Quelles chances un fonctionnaire a-t-il de gagner un procès contre l'État au Cameroun? La question est pertinente quand on sait que la toute puissante administration tient entre ses mains le sort de ce fonctionnaire. Elle peut en effet réduire son salaire, geler ses avancements, refuser de payer des primes et les frais de relève, confisquer ses arriérés, affecter le fonctionnaire pour le mettre '' hors d'état de nuire''. Le fonctionnaire dont les moyens sont contrôlés et ont été sérieusement réduits par l'administration et qui veut saisir le juge administratif, est mal parti, surtout dans un contexte où les frais de justice et les honoraires d'avocat sont très élevés. En cas d'appel, ceux des régions doivent aller à Yaoundé pour une suite de procédure toujours plus onéreuse, ce qui complique davantage les choses. Les dés sont pipés.
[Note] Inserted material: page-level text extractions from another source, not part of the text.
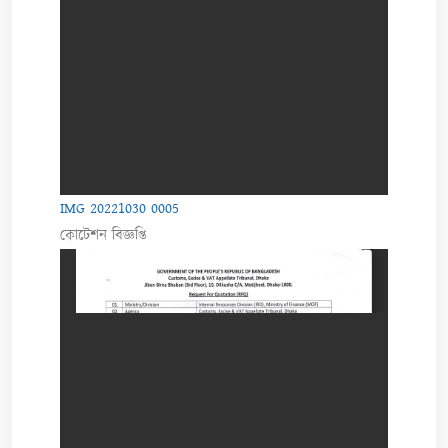
IMG 20221030 0005
কোটেশন বিজ্ঞপ্তি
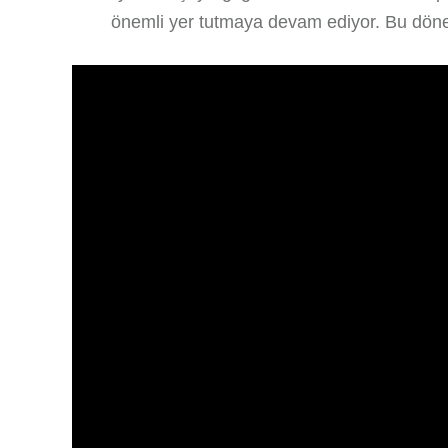
önemli yer tutmaya devam ediyor. Bu döne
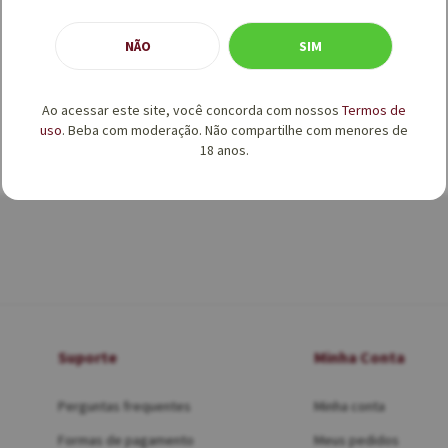
NÃO
SIM
Ao acessar este site, você concorda com nossos
Termos de
uso
. Beba com moderação. Não compartilhe com menores de
18 anos.
Suporte
Minha Conta
Perguntas frequentes
Minha conta
Formas de pagamento
Meus pedidos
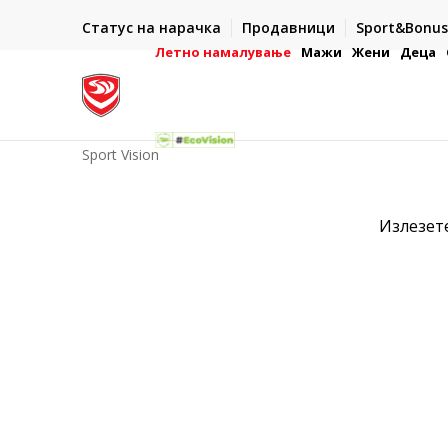
ИСПОРАКА ВО РОК ОД 5 РАБОТНИ ДЕНА
Статус на нарачка
Продавници
Sport&Bonus
-222
- на сите нарачки во готово или со електронска пла
картичка
Летно намалување
Мажи
Жени
Деца
Sport Vision
Излезет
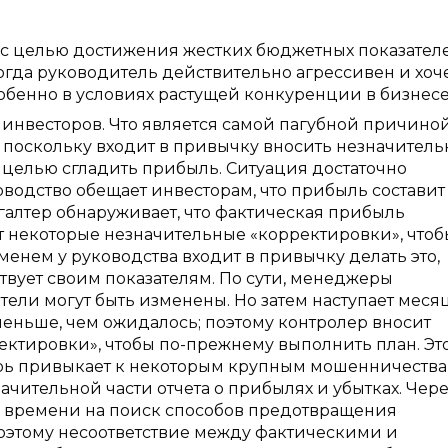
 с целью достижения жестких бюджетных показател
огда руководитель действительно агрессивен и хоч
обенно в условиях растущей конкуренции в бизнесе
инвесторов. Что является самой пагубной причиной
 поскольку входит в привычку вносить незначител
 целью сгладить прибыль. Ситуация достаточно
водство обещает инвесторам, что прибыль составит
галтер обнаруживает, что фактическая прибыль
ит некоторые незначительные «корректировки», чтоб
менем у руководства входит в привычку делать это,
ствует своим показателям. По сути, менеджеры
ели могут быть изменены. Но затем наступает месяц
еньше, чем ожидалось; поэтому контролер вносит
ктировки», чтобы по-прежнему выполнить план. Эт
ерь привыкает к некоторым крупным мошенничества
чительной части отчета о прибылях и убытках. Чере
 времени на поиск способов предотвращения
поэтому несоответствие между фактическими и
C'est comme un match de football contre un adversaire qui désigne et contrôle l'arbitre, qui peut vous empêcher de manger avant et après le match et qui multiplie allègrement les infractions aux règles du jeu. C'est donc illusoire de parler de justice et ce cas l'illustre parfaitement.
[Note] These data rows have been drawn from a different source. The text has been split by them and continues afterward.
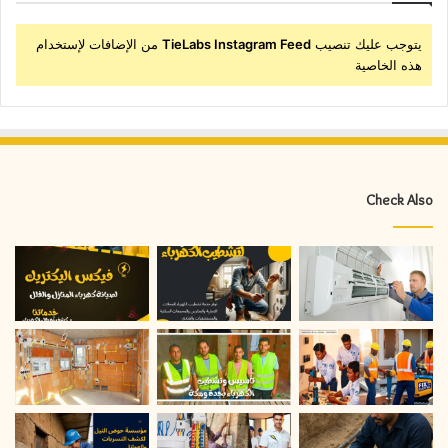
يتوجب عليك تنصيب
TieLabs Instagram Feed
من الإضافات لإستخدام
هذه الخاصية
Check Also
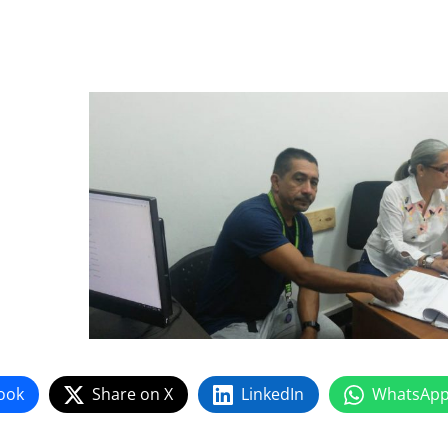
ook
Share on X
LinkedIn
WhatsAp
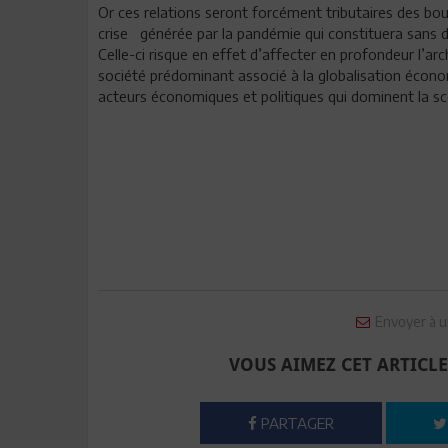
Or ces relations seront forcément tributaires des bou
crise générée par la pandémie qui constituera sans do
Celle-ci risque en effet d’affecter en profondeur l’ar
société prédominant associé à la globalisation écono
acteurs économiques et politiques qui dominent la s
Envoyer à u
VOUS AIMEZ CET ARTICLE
PARTAGER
Le déni de justice, dont le requérant était victime depuis 17 ans qu’il attend que la justice se décide à faire son travail a été confirmé ; ainsi va l’administration camerounaise et sa justice ; il est permis à certaines branches, dont les cadres sont pourtant grassement payés et couverts de privilèges et de primes, de sommeiller, tandis que ceux qui se tuent à la tâche sont méprisés. C’était comme si les juges voulaient dire à la Commission européenne qui a financé la décentralisation de la justice administrative : « Vous vouliez la justice ? Vous êtes servis ». On la singe comme on singe la démocratie dans notre pays. On va aux audiences avec des décisions déjà arrêtées, comme le Président l’a laissé entendre dans ce cas lorsqu’il a dit au Procureur général, qui demandait de prendre connaissance des observations écrites du recourant : « cela ne va rien changer ». D’autre part, pendant que le requérant faisait ses observations, le Président était plusieurs fois distrait par le rapporteur qui se croyait sans doute obligé de compléter oralement son rapport à l’audience.
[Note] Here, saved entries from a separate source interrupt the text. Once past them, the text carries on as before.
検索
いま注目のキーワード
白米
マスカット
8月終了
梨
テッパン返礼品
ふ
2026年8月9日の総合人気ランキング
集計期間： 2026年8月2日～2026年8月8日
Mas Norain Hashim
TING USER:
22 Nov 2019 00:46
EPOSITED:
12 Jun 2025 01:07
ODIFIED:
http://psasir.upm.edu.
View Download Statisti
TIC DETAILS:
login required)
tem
Faut-il faire appel ? Cela en vaut-il la peine ? Qu’est-ce qui garantit à la victime qu’il aura à faire à des juges objectifs et sérieux par la suite ? Surtout qu’il est maintenant obligé de recourir aux services d’un avocat ; ce qui va rendre la procédure plus coûteuse encore. La question est de savoir s’il faut se prêter à ce jeu malsain. Le recourant condamné à payer les dépens aura donc tout perdu. Le recours pourtant justifié pour tout esprit soucieux de légalité s’est avéré être une source d’ennuis supplémentaires. Après avoir payé 15000 F de consignation à Yaoundé, il a attendu 17 ans, payé encore 25000 F de consignation à Bafoussam, et voilà qu’il devra payer 87000 F de dépens. Ajoutez cela aux dépenses mentionnées plus haut et vous aurez une idée de là où cela peut mener d’aller en justice au Cameroun. Si ces messieurs et dames voulaient décourager les victimes des exactions de notre administration, ils ne s’y seraient pas pris autrement.